(YOUR OBJECTIVE): Collect each line of the entries that holds the string "enquiries".

(RECORD EXTRACTS):
■ ■ ■ ■ ■ ■ ■

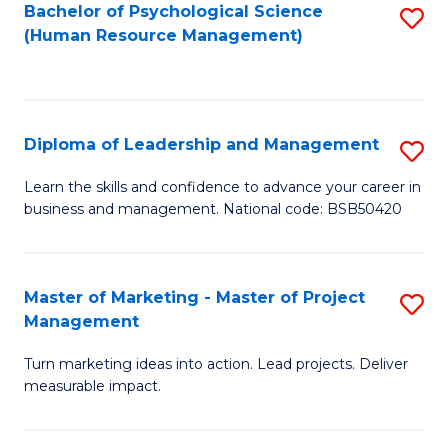
S
C
Bachelor of Psychological Science
S
(Human Resource Management)
(
M
to
to
to
C
C
C
Fa
Diploma of Leadership and Management
S
Fa
Fa
D
Learn the skills and confidence to advance your career in
business and management. National code: BSB50420
of
L
a
Master of Marketing - Master of Project
S
Management
M
M
to
Turn marketing ideas into action. Lead projects. Deliver
of
measurable impact.
C
M
Fa
-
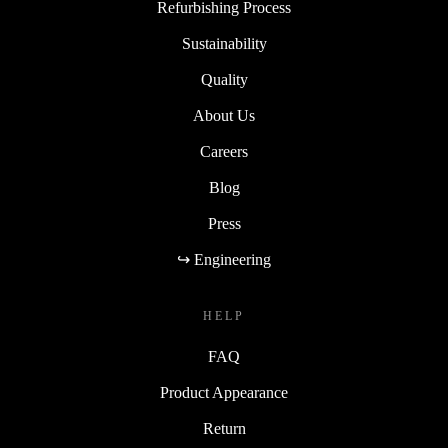
Refurbishing Process
Sustainability
Quality
About Us
Careers
Blog
Press
↪ Engineering
HELP
FAQ
Product Appearance
Return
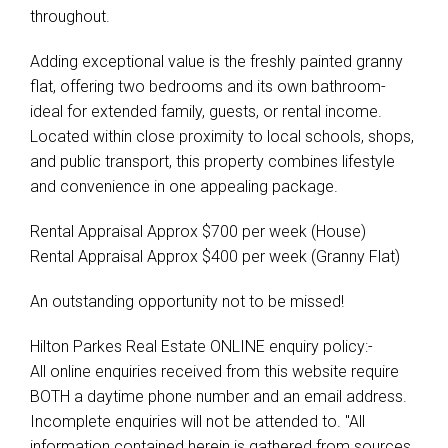
throughout.
Adding exceptional value is the freshly painted granny
flat, offering two bedrooms and its own bathroom-
ideal for extended family, guests, or rental income.
Located within close proximity to local schools, shops,
and public transport, this property combines lifestyle
and convenience in one appealing package.
Rental Appraisal Approx $700 per week (House)
Rental Appraisal Approx $400 per week (Granny Flat)
An outstanding opportunity not to be missed!
Hilton Parkes Real Estate ONLINE enquiry policy:-
All online enquiries received from this website require
BOTH a daytime phone number and an email address.
Incomplete enquiries will not be attended to. "All
information contained herein is gathered from sources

■ ■ ■ ■ ■ ■ ■

(ANSWER FOR THIS EXERCISE):
All online enquiries received from this website require
Incomplete enquiries will not be attended to. "All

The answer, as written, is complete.